Dans le sillage de Molière et Corneille, ses contemporains, Jean Racine écrit une œuvre théâtrale éblouissante. Orphelin d'une famille modeste, jeune auteur adulé par des femmes influentes, le voici rapidement promu parmi les intimes du roi Louis XIV dont il devient l'ami et le confident. Quel est le secret de cette fulgurante réussite littéraire et sociale ? Comment ce « provincial sans naissance » parvient-il à conquérir le Public et à s'insinuer au cœur de l'appareil politique du Grand Siècle, au plus près du Pouvoir central ? Qui était Jean Racine ?

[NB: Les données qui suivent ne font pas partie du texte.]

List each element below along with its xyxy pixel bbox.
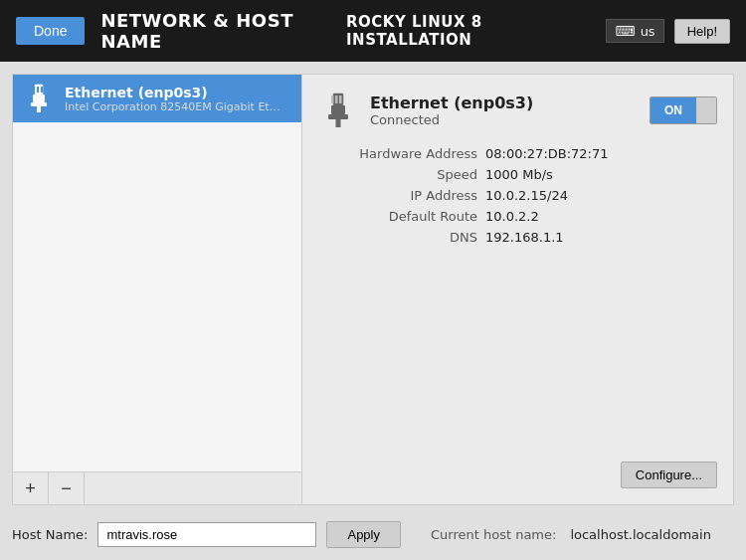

Les documents historiques abondent mais ne percent pas le secret de cet homme qui semble avoir gardé pour lui l'essentiel de sa méthode et son projet. Cependant, c'est en décryptant son théâtre, d'Iphigénie à Bérénice, de Britannicus à Phèdre, que transparaissent ses ambitions et les sources de son inspiration. Elles émergent au grand jour dans ses pièces Esther et Athalie : Racine, sans nul doute possible, est un kabbaliste hors pair.
Maîtrisant l'hébreu, sa connaissance des Textes est remarquable. Se référant au Pirké de Rabbi Eliezer, au Zohar araméen, au Sefer Yetsirah, il conçoit une nouvelle forme de représentation scénique : en rupture avec l'académisme, il invente un théâtre organique édifié sur le modèle des Séphiroth ! Sous couvert de l'érudition gréco-latine, citant à profusion Euripide, Homère et Aristote, il n'en sert pas moins au Public — à la Cour — un théâtre infusé aux critères initiatiques de la kabbale hébraïque !
Quel jeu joue-t-il ? Qui se profile sous le masque ?
Formé à Port-Royal, école soupçonnée de sédition, persécutée puis interdite, fut-il aux côtés de l'épouse du roi, Madame de Maintenon, l'agent secret d'une cause spirituelle « révolutionnaire », contre-inquisitoriale, infiltrée au cœur du Pouvoir? Que préparait-il ? Un coup d'Etat culturel dont le Théâtre serait le vecteur symbolique ? Tout le laisse à penser, tant Esther et Athalie, directement inspirées des épisodes bibliques correspondants, mettent en scène non seulement la salvation du peuple d'Israël, mais également un subtil commentaire imagé du rôle civilisateur du théâtre.